Hi,
I have sequencing data which has been spiked-in with exogenous ERCC controls to allow normalization. I have aligned the reads using tophat 2, and evaluated their abundance using cufflinks. To normalize transcript abundances and get a measure which is directly comparable between replicates, my strategy up to now has been to take a transcripts FPKM and divide it by the sum of FPKMs of all exogenous ERCC controls.
This seems to work, but now I am left with a question: by dividing FPKMs by FPKMs, am I not cancelling out the part of the FPKM calculation which accounts for the number of reads? IE, FPKM is Fragment per Kilobase of Exons per Million of reads.

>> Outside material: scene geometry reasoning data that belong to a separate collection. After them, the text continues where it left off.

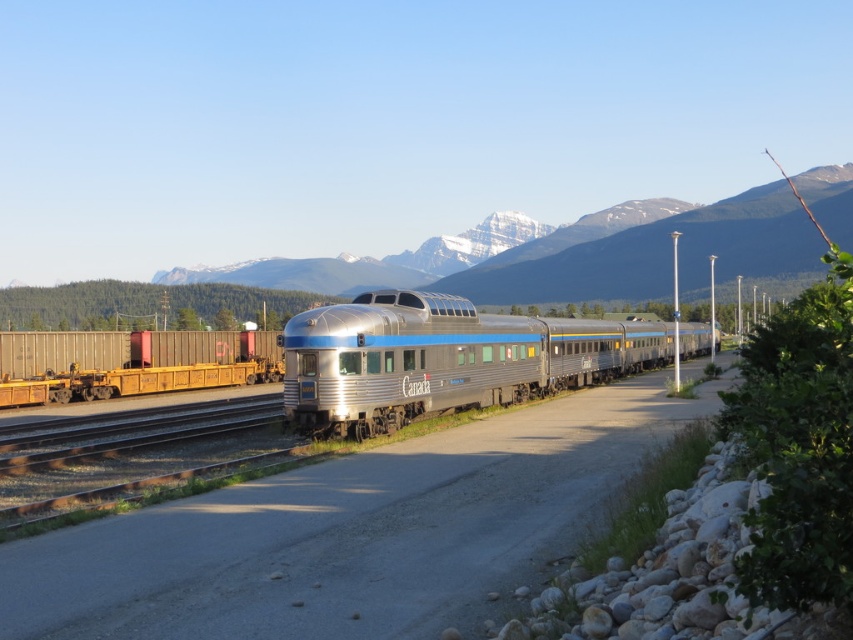 Between silver metallic train at center and snowy mountain at center, which one appears on the left side from the viewer's perspective?

Positioned to the left is snowy mountain at center.

Is silver metallic train at center positioned before snowy mountain at center?

Yes, silver metallic train at center is in front of snowy mountain at center.

Is point (294, 365) in front of point (379, 284)?

Yes.

The width and height of the screenshot is (853, 640). What are the coordinates of `silver metallic train at center` in the screenshot? It's located at point(444,358). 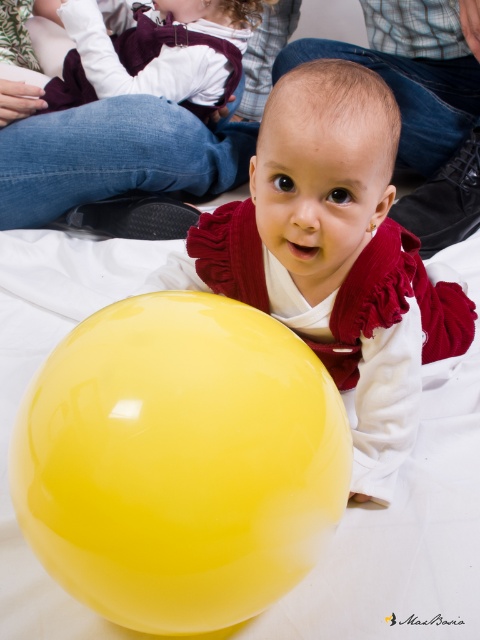 Question: Which point is farther to the camera?

Choices:
 (A) glossy yellow balloon at center
 (B) glossy yellow ball at lower left

Answer: (B)

Question: Can you confirm if glossy yellow balloon at center is positioned below glossy yellow ball at lower left?

Choices:
 (A) yes
 (B) no

Answer: (A)

Question: Does glossy yellow balloon at center come behind glossy yellow ball at lower left?

Choices:
 (A) no
 (B) yes

Answer: (A)

Question: Does glossy yellow balloon at center appear on the right side of glossy yellow ball at lower left?

Choices:
 (A) yes
 (B) no

Answer: (B)

Question: Which object is farther from the camera taking this photo?

Choices:
 (A) glossy yellow balloon at center
 (B) glossy yellow ball at lower left

Answer: (B)

Question: Among these objects, which one is farthest from the camera?

Choices:
 (A) glossy yellow balloon at center
 (B) glossy yellow ball at lower left

Answer: (B) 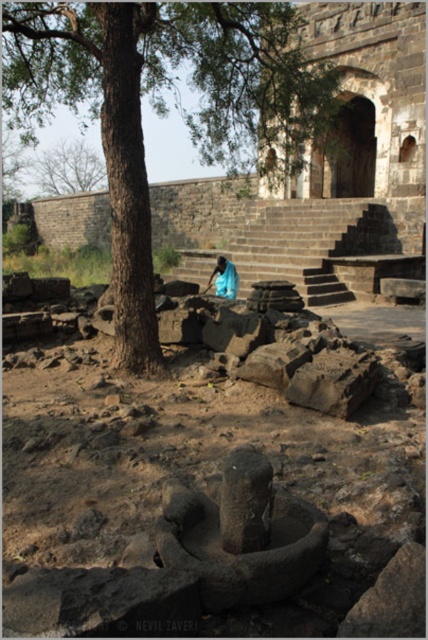 You are a photographer trying to capture a clear photo of the blue fabric person at center. However, the brown earthy dirt field at center is blocking part of the view. Can you adjust your position to avoid the dirt field while still keeping the person in the frame?

The brown earthy dirt field at center is positioned under the blue fabric person at center, so moving your camera angle upwards would allow you to capture the blue fabric person at center without the dirt field obstructing the view.

You are standing at the point marked as point [211,497] in the image. What type of terrain are you currently standing on?

The point [211,497] is located on a brown earthy dirt field at center, so you are standing on dirt terrain.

For any given calculation, the "Kilobase of exons" is a characteristic of the transcript, and is identical for all ERCC transcripts across all replicates, so all of my calculated values will be scaled by an identical constant, so there's no issue there. However, the "per million of reads" is a per-replicate variable, and will be identical for both the biological transcript and the exogenous ones, so I assume they will cancel each others out. Is that right? And if it is, is that something which is desirable (since I am, after all, seeking to normalize on the amount of ERCC transcripts), or should I switch over to normalizing using the total number of aligned ERCC transcripts, for example?
How will you use cuffdiff to evaluate significant changes in expression with your normalized FPKM files? I have so far only been successful using cuffdiff with .bam or .sam file input. Is there a way to give cuffdiff an input of spike-in normalized FPKM files?
Does anyone have an opinion or answer to this question?